DNA-Encoded Libraries (DELs) of dual-display setup have been used for discovering simultaneously binding fragments. Furthermore, dual-display can now be combined with conventional split-and-pool derived single-display libraries yielding very large high-quality DELs by combinatorial assembly. Such libraries feature large structural diversity and selection results with these libraries will be presented for a panel of target proteins.

The growing scope of chemistries for DNA-encoded chemical library (DECL) synthesis has intensified the need for quantitative methods for validating their compatibility with DNA. We have developed a comprehensive approach for the assessment of chemical fidelity (reaction yield and purity), encoding fidelity (ligation efficiency), and readability (DNA compatibility), revealing the fate of the DNA-tag during DECL chemistry from a single platform. I will describe its utility in screening on-DNA chemistries.

While large generic DNA-encoded libraries (DEL) platforms are typically effective in drug discovery, they are expensive to make and can be associated with technical problems such as library heterogeneity and under-sampling. We generated DELs that are focused to specific protein classes allowing high screening productivity at low cost and providing reliable structure-activity information. The concept was demonstrated with a library targeting proteins with NAD(+)-binding pockets.

DNA-encoded libraries (DEL) sample vastly larger and more diverse chemical spaces than standard HTS collections, but rely on affinity selection of DNA-displayed small molecules to identify hits. The DNA tags are a known interference for some targets, particularly nucleic acid-binding proteins. We have developed an off-DNA macromolecular binding analysis
using solid-phase DELs, microfluidic droplets, and fluorescence polarization detection. Application to several targets will be discussed.

It is typical to find more candidate binders from DEL selections than is reasonable to pursue. Common practice is to limit synthesis to compounds estimated to be high-affinity binders; of the factors contributing to this estimation, the strength of the sequence signals of a compound is always important. We describe here methods and equations to relate sequence signal to the prospective estimation of compound affinity and chemical yield from DEL selection data.

Protein construct assessment before ELT selection is crucial for the success of ELT selection. We utilized affinity selection-mass spectrometry (ASMS), dynamic light scattering, and Bioanalyzer to characterize the constructs and optimize ELT selection conditions with various buffers and temperatures. Many features were successfully selected in the IDO1 ELT selection. To achieve high-throughput binder confirmation (HTBC), ASMS was used in the follow-up assay and confirmed 91 ELT primary binder.

We will discuss the discovery of a selective inhibitor of discoidin domain receptor1 (DDR1) and the progression from a DNA-encoded library hit to an in vivo active lead series, challenges of on-DNA synthesis of highly-functionalized and rigid heterocycles, and present possible solutions using the Pictet-Spengler reaction as an example.

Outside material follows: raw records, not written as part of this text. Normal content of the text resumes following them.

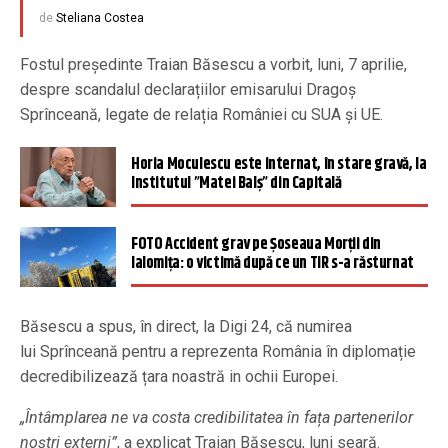
de
Steliana Costea
Fostul președinte Traian Băsescu a vorbit, luni, 7 aprilie,
despre scandalul declarațiilor emisarului Dragoș
Sprînceană, legate de relația României cu SUA și UE.
Horia Moculescu este internat, în stare gravă, la
Institutul ”Matei Balş” din Capitală
FOTO Accident grav pe Șoseaua Morții din
Ialomița: o victimă după ce un TIR s-a răsturnat
Băsescu a spus, în direct, la Digi 24, că numirea
lui Sprînceană pentru a reprezenta România în diplomație
decredibilizează țara noastră in ochii Europei.
„Întâmplarea ne va costa credibilitatea în fața partenerilor
noștri externi”
, a explicat Traian Băsescu, luni seară.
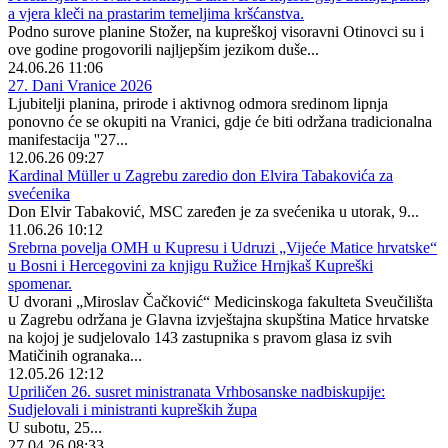
a vjera kleči na prastarim temeljima kršćanstva.
Podno surove planine Stožer, na kupreškoj visoravni Otinovci su i
ove godine progovorili najljepšim jezikom duše...
24.06.26 11:06
27. Dani Vranice 2026
Ljubitelji planina, prirode i aktivnog odmora sredinom lipnja
ponovno će se okupiti na Vranici, gdje će biti održana tradicionalna
manifestacija ''27...
12.06.26 09:27
Kardinal Müller u Zagrebu zaredio don Elvira Tabakovića za
svećenika
Don Elvir Tabaković, MSC zaređen je za svećenika u utorak, 9...
11.06.26 10:12
Srebrna povelja OMH u Kupresu i Udruzi „Vijeće Matice hrvatske“
u Bosni i Hercegovini za knjigu Ružice Hrnjkaš Kupreški
spomenar.
U dvorani „Miroslav Čačković“ Medicinskoga fakulteta Sveučilišta
u Zagrebu održana je Glavna izvještajna skupština Matice hrvatske
na kojoj je sudjelovalo 143 zastupnika s pravom glasa iz svih
Matičinih ogranaka...
12.05.26 12:12
Upriličen 26. susret ministranata Vrhbosanske nadbiskupije:
Sudjelovali i ministranti kupreških župa
U subotu, 25...
27.04.26 08:33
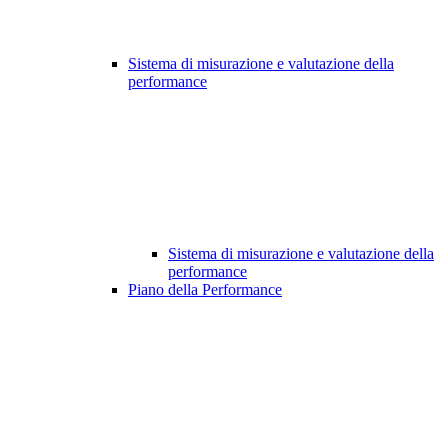
Sistema di misurazione e valutazione della
performance
Sistema di misurazione e valutazione della
performance
Piano della Performance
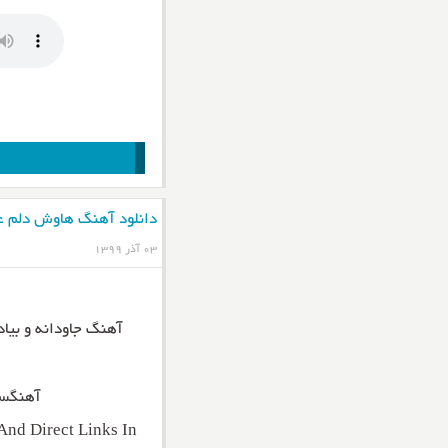
دانلود آهنگ هاوش دلم 
۰۳ آذر ۱۳۹۹
آهنگ جاودانه و بیا
آهنگسا
nd Direct Links In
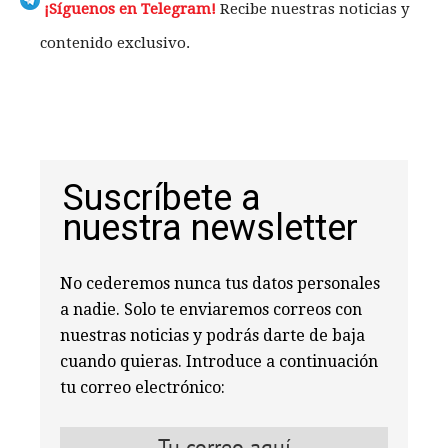
¡Síguenos en Telegram!
Recibe nuestras noticias y
contenido exclusivo.
Suscríbete a
nuestra newsletter
No cederemos nunca tus datos personales
a nadie. Solo te enviaremos correos con
nuestras noticias y podrás darte de baja
cuando quieras. Introduce a continuación
tu correo electrónico:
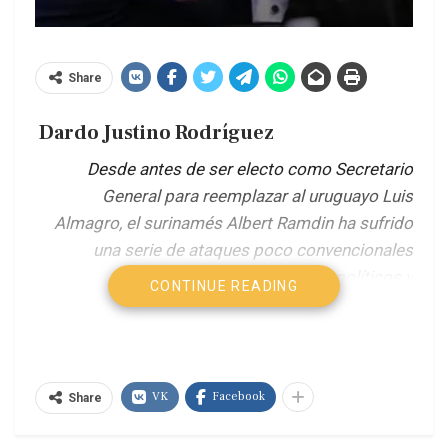
Share
Dardo Justino Rodríguez
Desde antes de ser electo como Secretario
General para reemplazar al uruguayo Luis
Almagro, el surinamés Albert Ramdin ha sufrido
una serie de ataques poco convencionales
procedentes de sectores políticos y
CONTINUE READING
representantes de estados miembros de la
organización. Para ello, han contado con la
divulgación claramente magnificada por parte de
medios digitales del continente, notorios por su
VK
Facebook
Share
débil apego a la verdad.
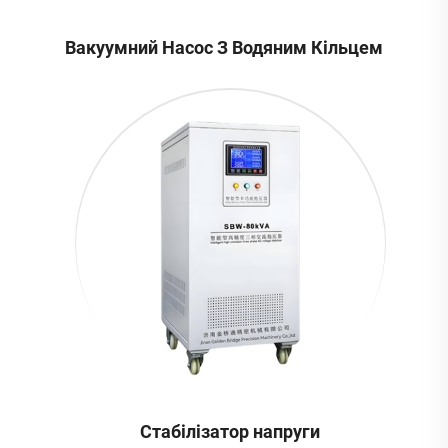
Вакуумний Насос З Водяним Кільцем
Стабілізатор напруги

Indoleamine 2,3-dioxogenase-1 (IDO1) is induced and activated in response to viral and bacterial infection causing a dysfunctional immune response in clearing pathogens. IDO1 inhibitors (IDO1i) have the potential to restore immune function in indications such as cancer and infection. A structurally-unique IDO1i class was discovered through the affinity selection of a novel DNA-encoded library. After additional medicinal chemistry iterations, the compound series was elaborated into potential best in class preclinical molecule.

At SyntheX, we have developed a novel approach to drug discovery by using synthetic biology to create cell-based drug discovery engines for challenging targets; ToRPPIDO is focused on protein-protein interaction (PPI) disruption and ToRNeDO is focused on discovering novel molecular degraders of proteins. Both technologies rely on functional first-pass selections to identify rare molecules that can perform complex intracellular functions. We aim to expand the drug discovery toolkit to enable access to targets that have been previously deemed 'undruggable'. We couple our intracellular selections with genetically-encoded libraries of peptides and macrocycles to generate molecular probes from a first pass screen. These initial molecules can then be used to discover biological insights such as new binding pockets and allosteric sites, or be turned into drugs using medicinal chemistry approaches.  

Using ToRPPIDO, we developed STX100, a peptide originating from an encoded library, targeting an intracellular protein-protein interaction in the homologous recombination DNA repair pathway. STX100-mediated cell killing is independent of canonical cell death mechanisms; it relies on acute calcium release from its target to elicit cell death. The mechanism translates to in vivo models, where a local delivery of STX100 and a combination of immune checkpoint blockade (ICB) agents can cure established tumors resistant to ICB therapies.